In [1]:
#default_exp pretrained_models

In [2]:
#hide
import alphadeep.pretrained_models
__file__ = alphadeep.pretrained_models.__file__

[Start] Downloading alphadeep_models.zip ...
[Done] Downloading alphadeep_models.zip


`alphadeep.pretrained_models` handles the pretrained models, including downloading, installing, and loading the models.

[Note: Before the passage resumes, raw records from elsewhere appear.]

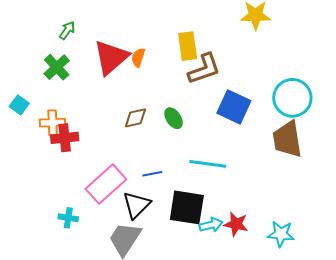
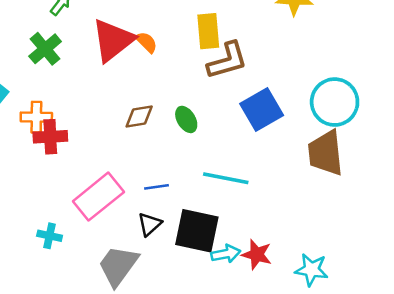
orange semicircle: (138, 58) -> (146, 42), turned 114
blue square: (234, 107) -> (262, 109), turned 32
black triangle: (136, 205) -> (150, 224), moved, size x0.7

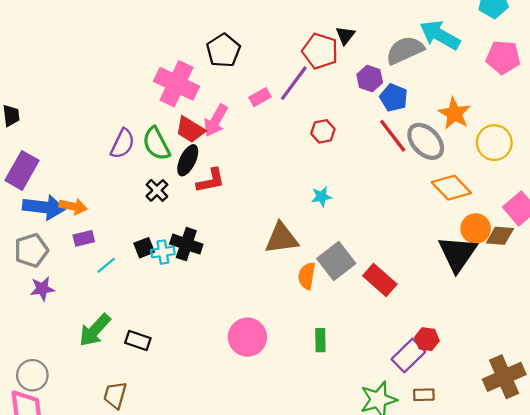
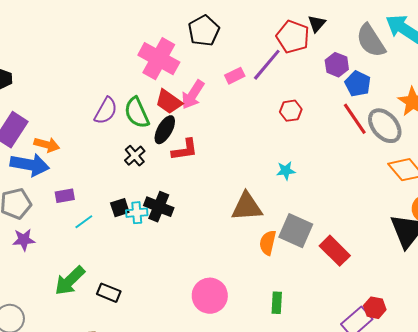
gray semicircle: (405, 50) -> (371, 41), turned -102
orange arrow: (73, 206) -> (47, 145), moved
gray square: (336, 261) -> (296, 231), turned -32

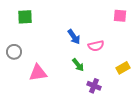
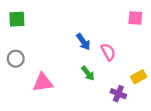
green square: (25, 17) -> (17, 19), moved
pink semicircle: (96, 46) -> (108, 52), turned -105
purple cross: (94, 86) -> (118, 94), moved

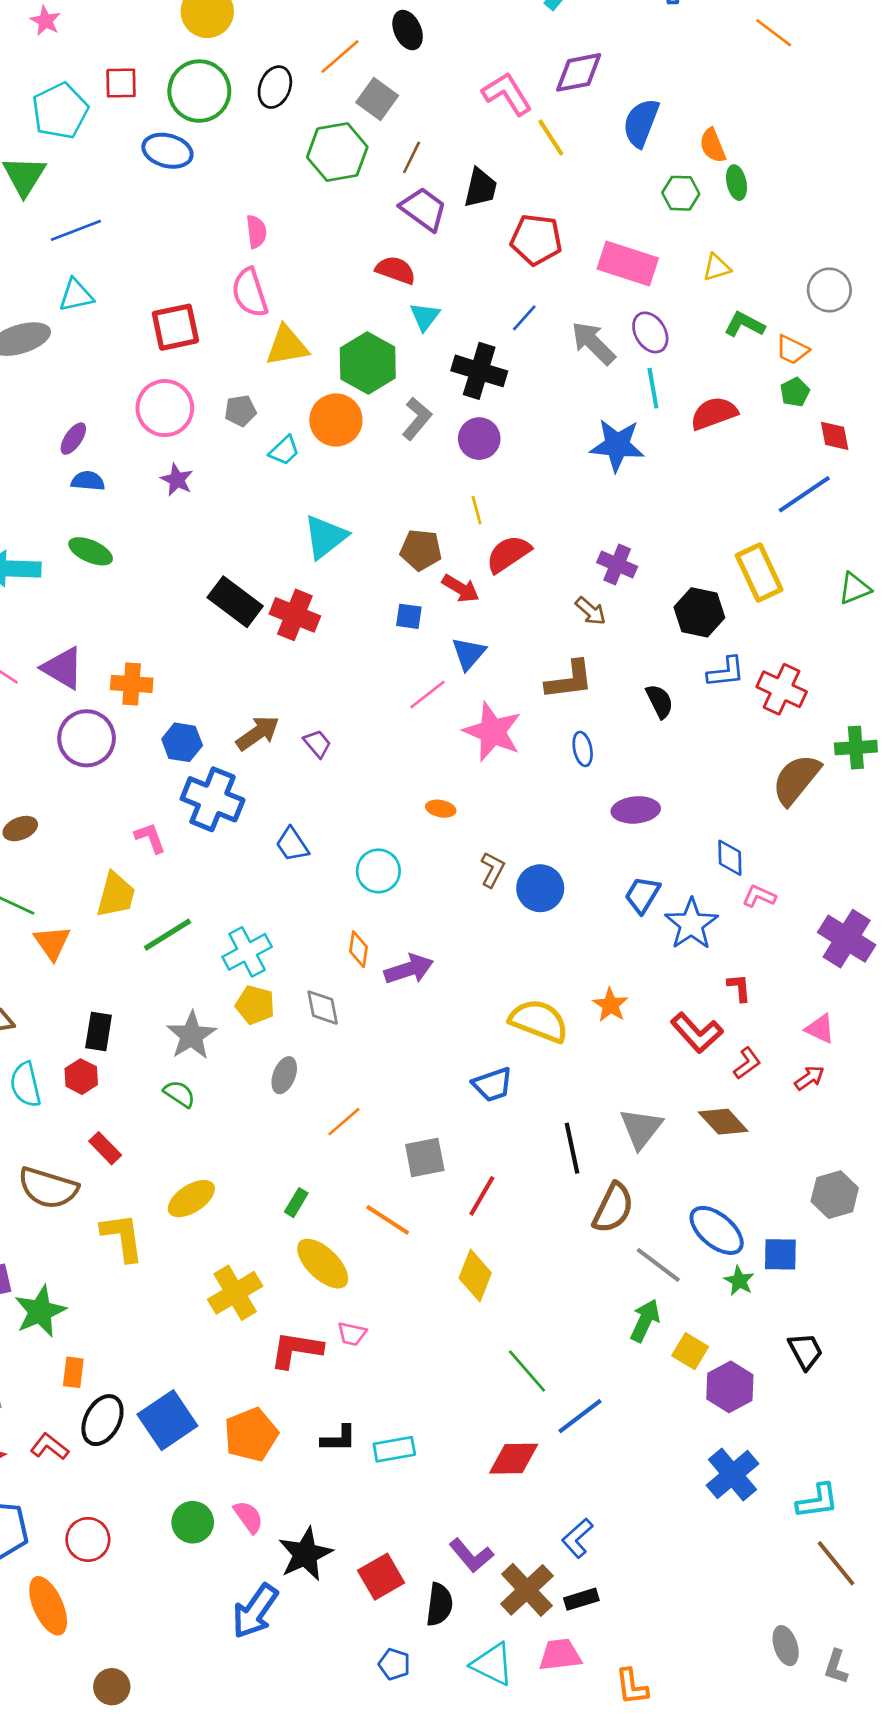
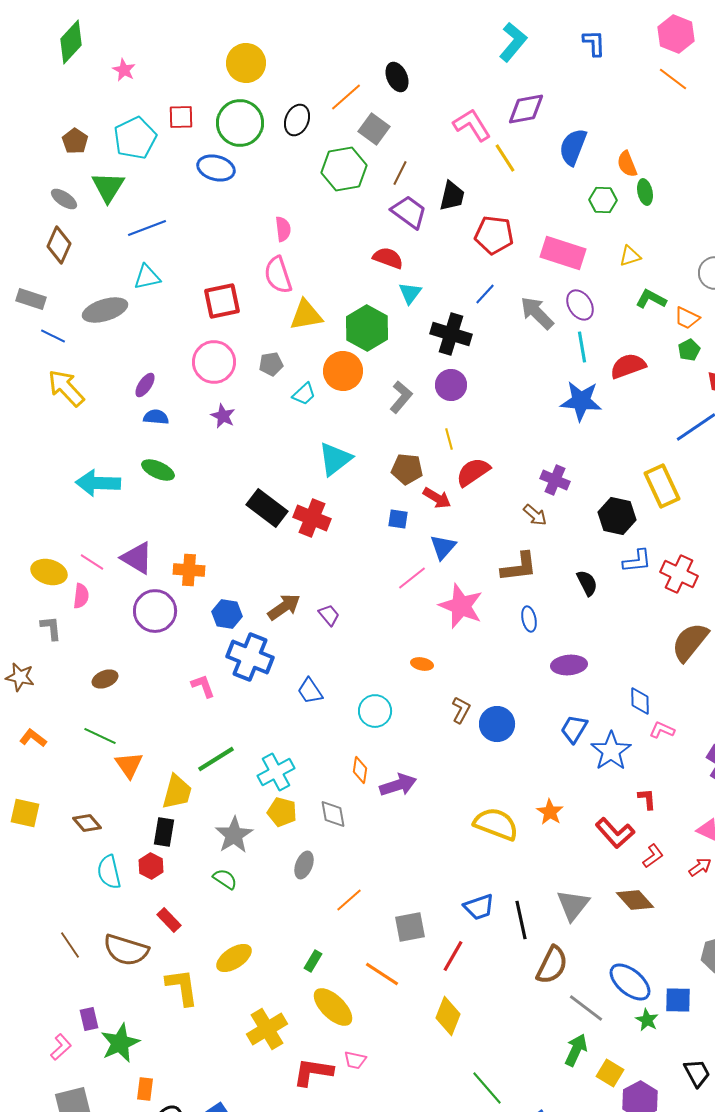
gray L-shape: (417, 419) -> (401, 397), moved
blue star: (617, 445) -> (581, 401), moved
yellow trapezoid: (116, 895) -> (177, 792), moved
blue trapezoid: (492, 1085) -> (479, 907), moved

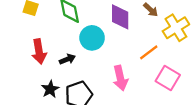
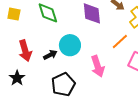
cyan circle: (92, 38) -> (70, 45), moved
black star: (50, 89) -> (17, 78), moved

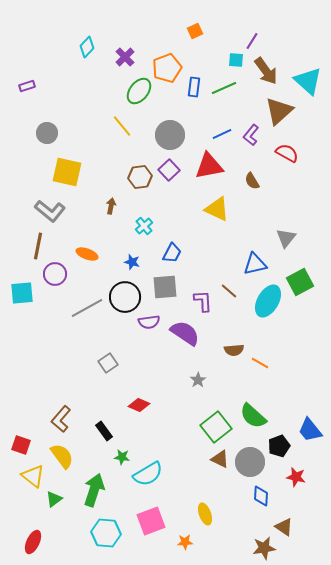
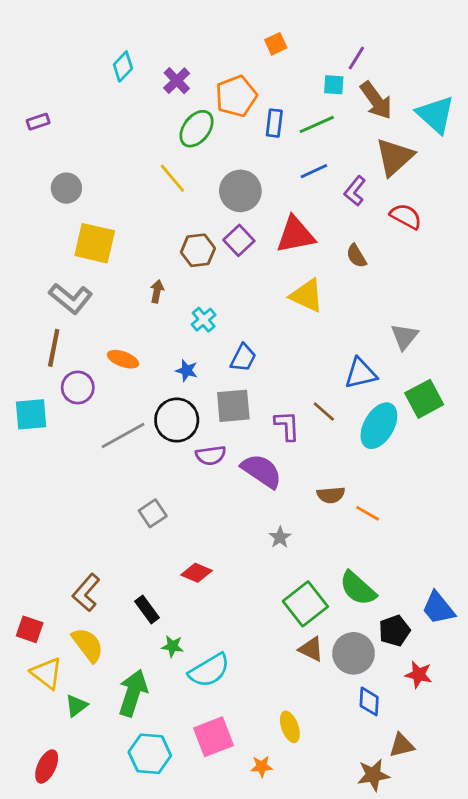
blue line: (222, 134) -> (314, 171), moved
brown triangle: (284, 527) -> (402, 745), turned -48

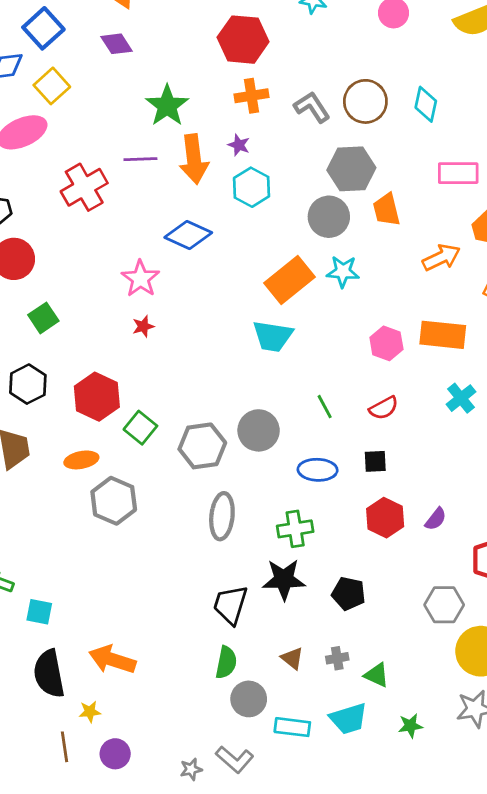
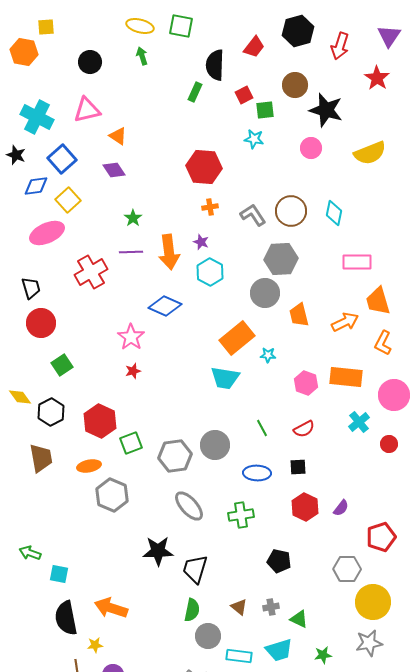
orange cross: (252, 96) -> (210, 207), size x0.7
green star: (167, 106) -> (133, 218), moved, size x0.6
orange trapezoid: (386, 210) -> (299, 315), moved
cyan star: (343, 272) -> (268, 355), moved, size x0.7
green square: (140, 428) -> (131, 443), turned 30
gray ellipse: (222, 516) -> (189, 506), turned -48
black star: (284, 579) -> (158, 551), moved

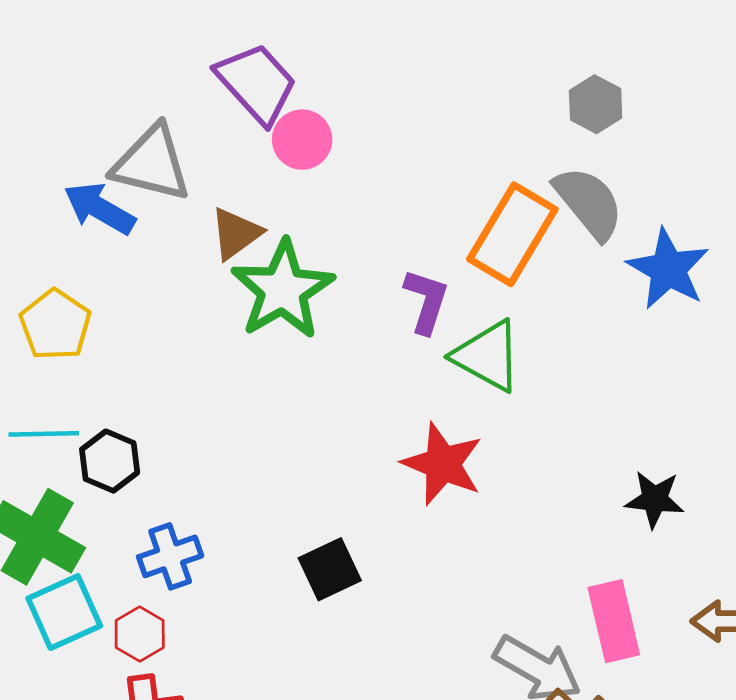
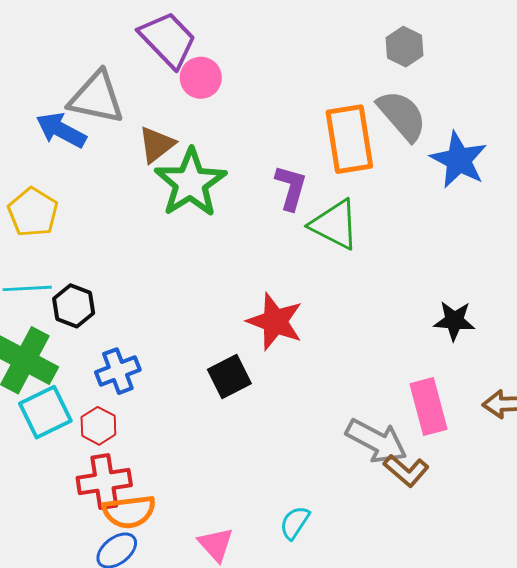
orange rectangle: (512, 234) -> (349, 139), turned -38
red star: (443, 464) -> (275, 322), moved

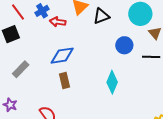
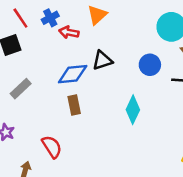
black triangle: (101, 16) -> (102, 60), moved

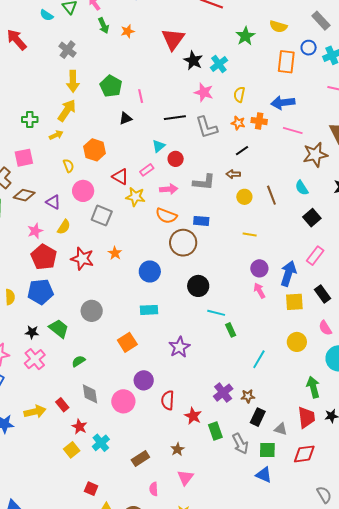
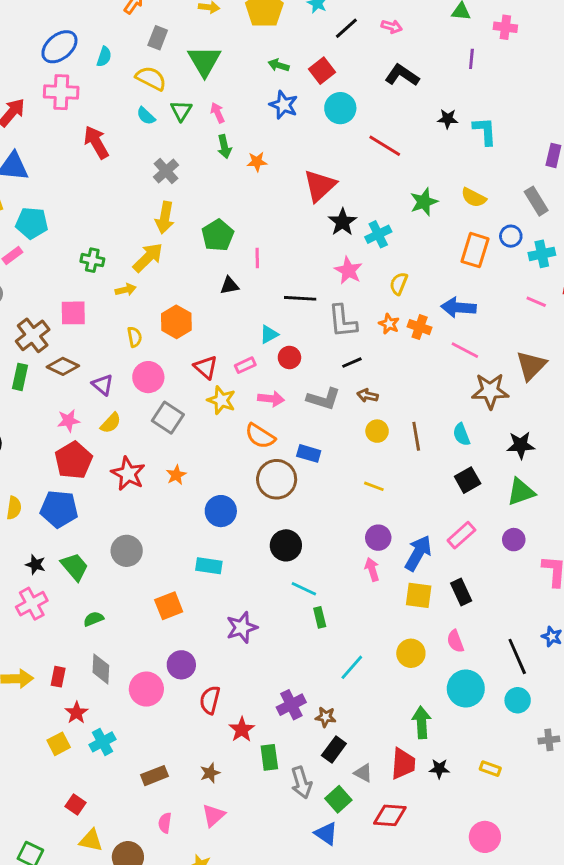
black line: (242, 151) -> (352, 363), moved
red rectangle: (62, 405) -> (58, 677), turned 40
green square: (267, 450) -> (338, 799), turned 36

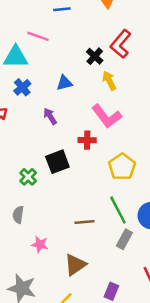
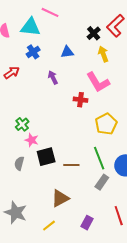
black square: (57, 162) -> (46, 157), moved
green cross: (28, 177) -> (22, 124), moved
gray semicircle: (18, 215) -> (19, 163), moved
pink star: (40, 244) -> (32, 140), moved

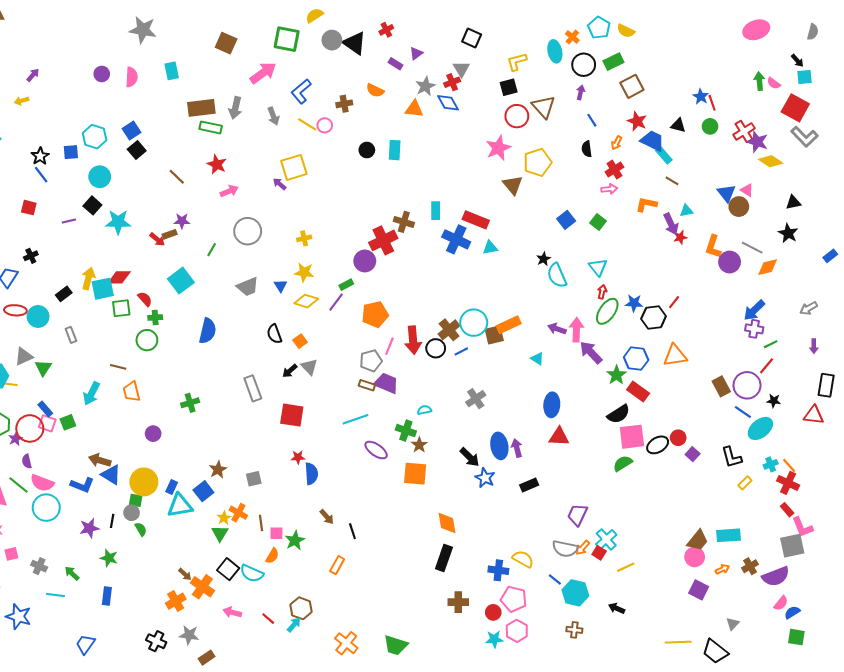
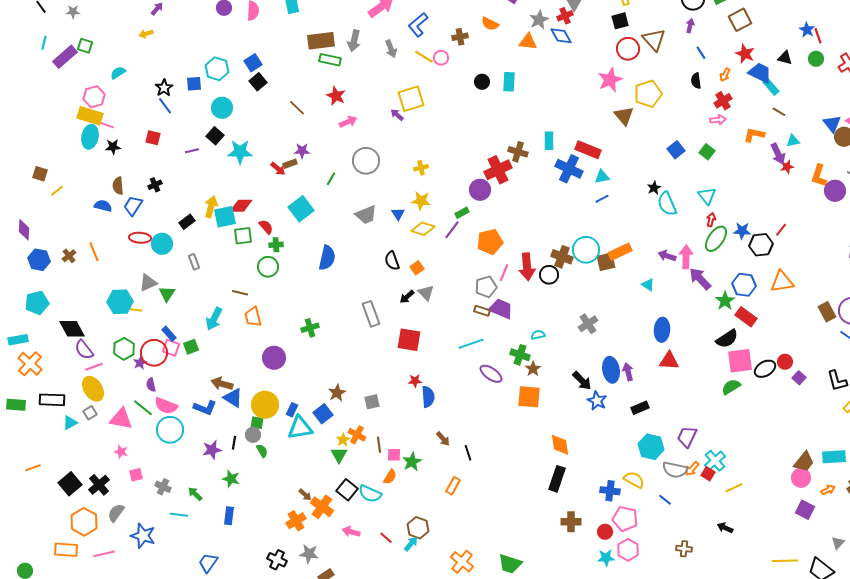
brown cross: (449, 330) -> (562, 257), turned -30
blue line: (461, 351) -> (602, 199), moved
purple circle: (153, 434) -> (274, 358), size x1.5
cyan hexagon: (575, 593) -> (651, 447), moved

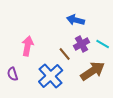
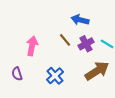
brown line: (65, 54) -> (65, 40), moved
blue cross: (51, 76) -> (55, 76), size x0.7

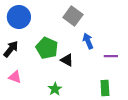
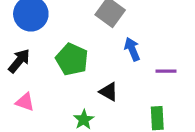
black triangle: (67, 60) -> (109, 92), moved

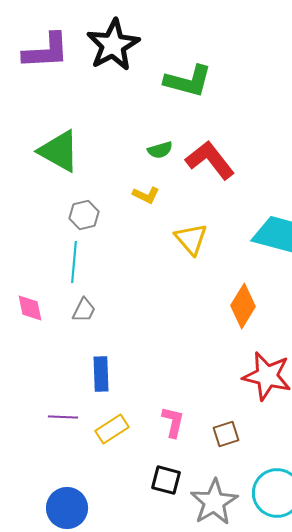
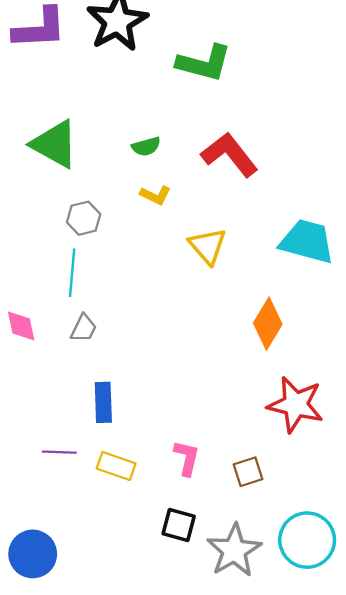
green semicircle: (160, 150) -> (146, 146), moved
yellow rectangle: (112, 429) -> (116, 466), turned 52
blue circle: (67, 508) -> (33, 554), moved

## 1. Downloading and installing the models
For continuous model deployment, we uploaded several pretrained models (compressed as a ZIP file) onto a net disk. AlphaDeep will automatically download the ZIP file as `sandbox/released_models/alphadeep_models.zip` when importing alphadeep.pretrained_models. The models will be downloaded only once, if we would like to update them to the latest models, we can call `download_models(overwrite=True)`

In [3]:
#export
import os
import io
import wget
import pandas as pd
from zipfile import ZipFile
from typing import Tuple

sandbox_dir = os.path.join(
    os.path.dirname(
        os.path.abspath(__file__)
    ),
    'sandbox'
)

if not os.path.exists(sandbox_dir):
    os.makedirs(sandbox_dir)

model_zip = os.path.join(
    sandbox_dir,
    'released_models/alphadeep_models.zip'
)

def download_models(
    url='https://datashare.biochem.mpg.de/s/ABnQuD2KkXfIGF3/download',
    overwrite=True
):
    downloaded_zip = os.path.join(
        sandbox_dir,'released_models.zip'
    )
    if os.path.exists(model_zip):
        if overwrite:
            os.remove(model_zip)
        else:
            return
    
    print('[Start] Downloading alphadeep_models.zip ...')
    wget.download(url, downloaded_zip)
    _zip = ZipFile(downloaded_zip)
    _zip.extract('released_models/alphadeep_models.zip', sandbox_dir)
    _zip.close()
    os.remove(downloaded_zip)
    print('[Done] Downloading alphadeep_models.zip')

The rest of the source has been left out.